- _YOUR ASSIGNMENT_
Going down the data below, set down exactly the line with "that we’d quickly" and each line after it through the line with "to be the leader of the free world."; no other lines.

Content starts

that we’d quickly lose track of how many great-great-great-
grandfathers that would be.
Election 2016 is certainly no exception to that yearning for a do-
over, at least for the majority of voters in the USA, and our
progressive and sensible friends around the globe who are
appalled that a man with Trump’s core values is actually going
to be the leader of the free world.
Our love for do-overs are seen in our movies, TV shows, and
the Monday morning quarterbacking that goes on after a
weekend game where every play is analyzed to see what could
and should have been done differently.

Content ends
Content starts

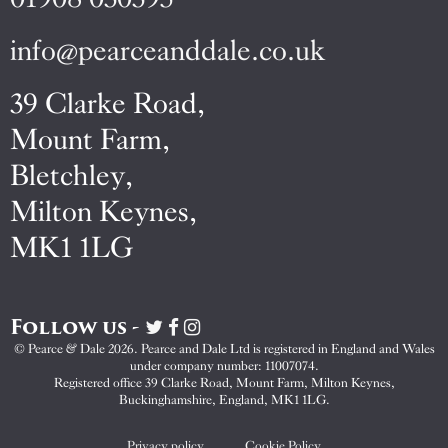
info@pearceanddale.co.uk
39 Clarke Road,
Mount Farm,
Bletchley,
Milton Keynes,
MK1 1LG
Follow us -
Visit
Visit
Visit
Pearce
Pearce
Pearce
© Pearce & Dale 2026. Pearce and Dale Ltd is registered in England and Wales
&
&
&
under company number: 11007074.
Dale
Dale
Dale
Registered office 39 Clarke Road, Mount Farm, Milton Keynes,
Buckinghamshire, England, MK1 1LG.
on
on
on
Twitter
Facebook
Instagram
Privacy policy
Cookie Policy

Content ends

- _RESPONSE FOR THIS EXERCISE_
that we’d quickly lose track of how many great-great-great-
grandfathers that would be.
Election 2016 is certainly no exception to that yearning for a do-
over, at least for the majority of voters in the USA, and our
progressive and sensible friends around the globe who are
appalled that a man with Trump’s core values is actually going
to be the leader of the free world.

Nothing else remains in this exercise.